What this task involves
Quote every line of the data below as it stands, omitting pictures.

Exercise data
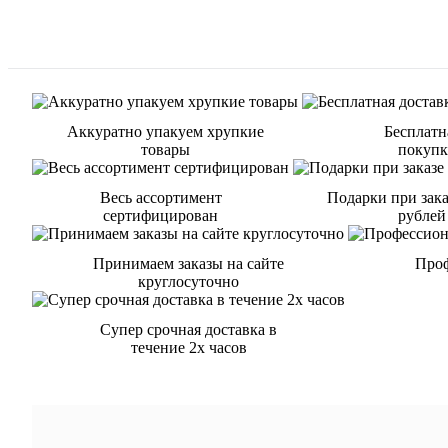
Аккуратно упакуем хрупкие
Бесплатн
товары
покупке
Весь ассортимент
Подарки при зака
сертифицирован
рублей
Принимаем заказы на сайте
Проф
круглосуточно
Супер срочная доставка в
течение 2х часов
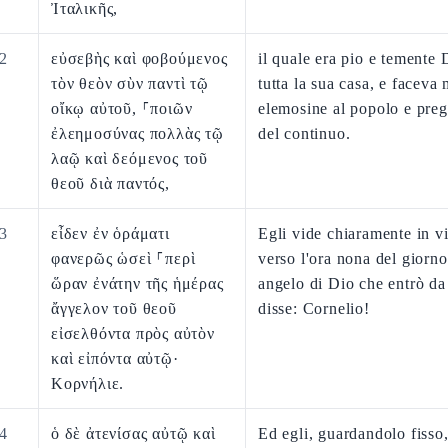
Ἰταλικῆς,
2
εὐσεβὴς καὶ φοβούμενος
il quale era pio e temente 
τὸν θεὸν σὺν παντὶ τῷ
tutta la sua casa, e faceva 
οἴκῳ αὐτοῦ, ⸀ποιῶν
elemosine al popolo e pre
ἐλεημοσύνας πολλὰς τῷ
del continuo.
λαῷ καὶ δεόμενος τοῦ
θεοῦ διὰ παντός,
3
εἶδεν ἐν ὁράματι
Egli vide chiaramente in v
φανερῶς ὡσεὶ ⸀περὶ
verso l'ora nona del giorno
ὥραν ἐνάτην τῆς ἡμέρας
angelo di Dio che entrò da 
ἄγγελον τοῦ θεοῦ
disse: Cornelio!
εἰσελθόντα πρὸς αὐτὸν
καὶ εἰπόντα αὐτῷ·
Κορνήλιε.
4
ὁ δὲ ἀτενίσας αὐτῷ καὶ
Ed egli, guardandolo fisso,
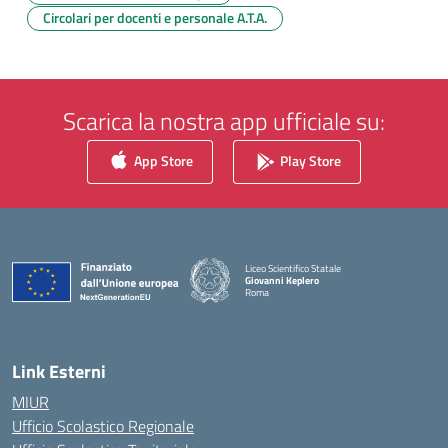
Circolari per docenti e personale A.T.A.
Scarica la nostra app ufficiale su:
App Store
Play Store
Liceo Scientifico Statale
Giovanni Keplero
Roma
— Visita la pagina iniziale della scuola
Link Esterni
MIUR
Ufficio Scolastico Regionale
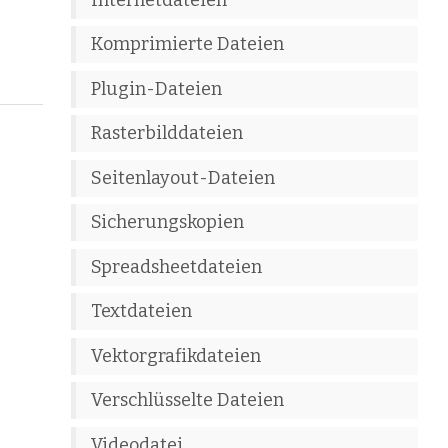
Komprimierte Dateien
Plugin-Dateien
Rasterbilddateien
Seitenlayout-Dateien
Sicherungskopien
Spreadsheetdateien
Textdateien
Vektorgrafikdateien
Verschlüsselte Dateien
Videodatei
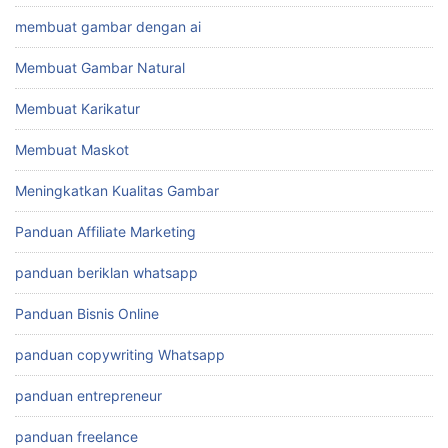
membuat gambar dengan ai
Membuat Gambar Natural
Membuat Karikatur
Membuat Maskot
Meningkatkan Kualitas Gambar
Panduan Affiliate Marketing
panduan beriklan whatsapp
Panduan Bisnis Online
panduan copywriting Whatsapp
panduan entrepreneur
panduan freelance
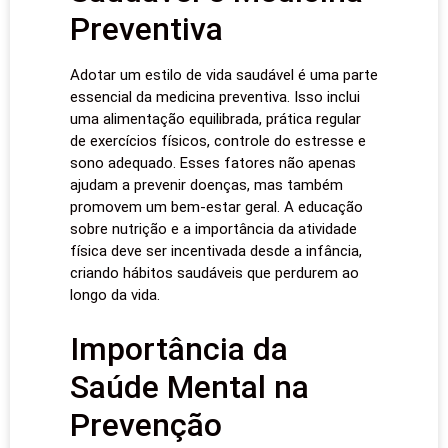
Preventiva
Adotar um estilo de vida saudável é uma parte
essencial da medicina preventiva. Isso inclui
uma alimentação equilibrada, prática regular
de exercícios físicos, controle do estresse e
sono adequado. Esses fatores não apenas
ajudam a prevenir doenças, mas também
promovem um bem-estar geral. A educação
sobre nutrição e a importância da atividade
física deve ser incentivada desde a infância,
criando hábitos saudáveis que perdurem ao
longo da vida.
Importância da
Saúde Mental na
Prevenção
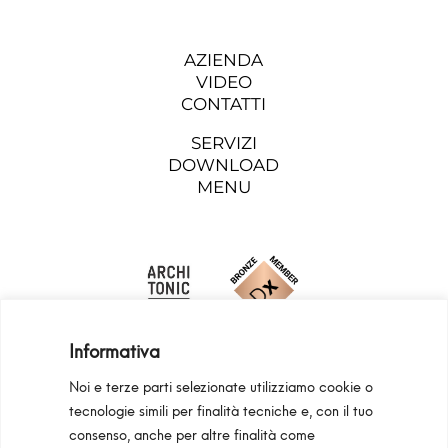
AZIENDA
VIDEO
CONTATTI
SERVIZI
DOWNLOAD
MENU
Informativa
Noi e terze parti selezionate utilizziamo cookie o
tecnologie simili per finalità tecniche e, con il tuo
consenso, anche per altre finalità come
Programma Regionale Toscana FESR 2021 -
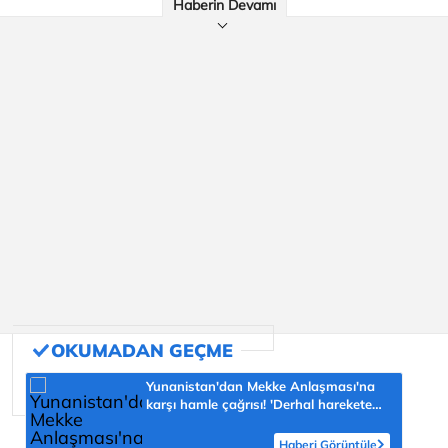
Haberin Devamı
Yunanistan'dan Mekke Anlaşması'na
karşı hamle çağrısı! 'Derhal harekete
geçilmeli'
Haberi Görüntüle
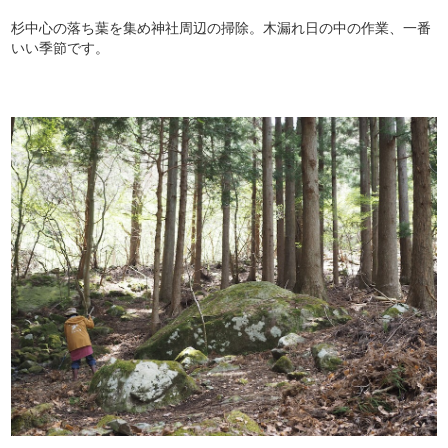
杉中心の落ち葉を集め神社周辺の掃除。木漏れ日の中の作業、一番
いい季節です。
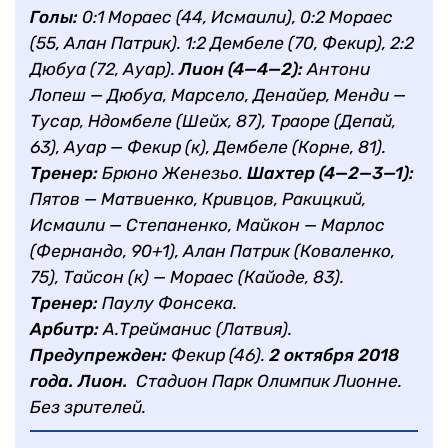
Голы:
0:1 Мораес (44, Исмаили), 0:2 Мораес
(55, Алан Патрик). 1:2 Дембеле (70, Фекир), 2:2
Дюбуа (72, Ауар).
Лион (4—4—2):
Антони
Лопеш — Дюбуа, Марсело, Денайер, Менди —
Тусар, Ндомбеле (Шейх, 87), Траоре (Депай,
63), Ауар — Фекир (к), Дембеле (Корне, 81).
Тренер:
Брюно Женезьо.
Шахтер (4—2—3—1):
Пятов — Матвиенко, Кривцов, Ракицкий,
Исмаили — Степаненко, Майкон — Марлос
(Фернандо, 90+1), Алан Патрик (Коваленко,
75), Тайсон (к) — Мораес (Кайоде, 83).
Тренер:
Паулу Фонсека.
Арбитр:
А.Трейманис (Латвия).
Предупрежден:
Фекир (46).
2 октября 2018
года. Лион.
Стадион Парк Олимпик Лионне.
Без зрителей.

Solution for this problem
Аккуратно упакуем хрупкие
Бесплатн
товары
покупке
Весь ассортимент
Подарки при зака
сертифицирован
рублей
Принимаем заказы на сайте
Проф
круглосуточно
Супер срочная доставка в
течение 2х часов
Ἰταλικῆς,
2
εὐσεβὴς καὶ φοβούμενος
il quale era pio e temente 
τὸν θεὸν σὺν παντὶ τῷ
tutta la sua casa, e faceva 
οἴκῳ αὐτοῦ, ⸀ποιῶν
elemosine al popolo e pre
ἐλεημοσύνας πολλὰς τῷ
del continuo.
λαῷ καὶ δεόμενος τοῦ
θεοῦ διὰ παντός,
3
εἶδεν ἐν ὁράματι
Egli vide chiaramente in v
φανερῶς ὡσεὶ ⸀περὶ
verso l'ora nona del giorno
ὥραν ἐνάτην τῆς ἡμέρας
angelo di Dio che entrò da 
ἄγγελον τοῦ θεοῦ
disse: Cornelio!
εἰσελθόντα πρὸς αὐτὸν
καὶ εἰπόντα αὐτῷ·
Κορνήλιε.
4
ὁ δὲ ἀτενίσας αὐτῷ καὶ
Ed egli, guardandolo fisso,
Circolari per docenti e personale A.T.A.
Scarica la nostra app ufficiale su:
App Store
Play Store
Liceo Scientifico Statale
Giovanni Keplero
Roma
— Visita la pagina iniziale della scuola
Link Esterni
MIUR
Ufficio Scolastico Regionale
Komprimierte Dateien
Plugin-Dateien
Rasterbilddateien
Seitenlayout-Dateien
Sicherungskopien
Spreadsheetdateien
Textdateien
Vektorgrafikdateien
Verschlüsselte Dateien
Videodatei
membuat gambar dengan ai
Membuat Gambar Natural
Membuat Karikatur
Membuat Maskot
Meningkatkan Kualitas Gambar
Panduan Affiliate Marketing
panduan beriklan whatsapp
Panduan Bisnis Online
panduan copywriting Whatsapp
panduan entrepreneur
panduan freelance
Preventiva
Adotar um estilo de vida saudável é uma parte
essencial da medicina preventiva. Isso inclui
uma alimentação equilibrada, prática regular
de exercícios físicos, controle do estresse e
sono adequado. Esses fatores não apenas
ajudam a prevenir doenças, mas também
promovem um bem-estar geral. A educação
sobre nutrição e a importância da atividade
física deve ser incentivada desde a infância,
criando hábitos saudáveis que perdurem ao
longo da vida.
Importância da
Saúde Mental na
Prevenção
AZIENDA
VIDEO
CONTATTI
SERVIZI
DOWNLOAD
MENU
Informativa
Noi e terze parti selezionate utilizziamo cookie o
tecnologie simili per finalità tecniche e, con il tuo
consenso, anche per altre finalità come
Programma Regionale Toscana FESR 2021 -
Haberin Devamı
Yunanistan'dan Mekke Anlaşması'na
karşı hamle çağrısı! 'Derhal harekete
geçilmeli'
Haberi Görüntüle
杉中心の落ち葉を集め神社周辺の掃除。木漏れ日の中の作業、一番
いい季節です。
Голы:
0:1 Мораес (44, Исмаили), 0:2 Мораес
(55, Алан Патрик). 1:2 Дембеле (70, Фекир), 2:2
Дюбуа (72, Ауар).
Лион (4—4—2):
Антони
Лопеш — Дюбуа, Марсело, Денайер, Менди —
Тусар, Ндомбеле (Шейх, 87), Траоре (Депай,
63), Ауар — Фекир (к), Дембеле (Корне, 81).
Тренер:
Брюно Женезьо.
Шахтер (4—2—3—1):
Пятов — Матвиенко, Кривцов, Ракицкий,
Исмаили — Степаненко, Майкон — Марлос
(Фернандо, 90+1), Алан Патрик (Коваленко,
75), Тайсон (к) — Мораес (Кайоде, 83).
Тренер:
Паулу Фонсека.
Арбитр:
А.Трейманис (Латвия).
Предупрежден:
Фекир (46).
2 октября 2018
года. Лион.
Стадион Парк Олимпик Лионне.
Без зрителей.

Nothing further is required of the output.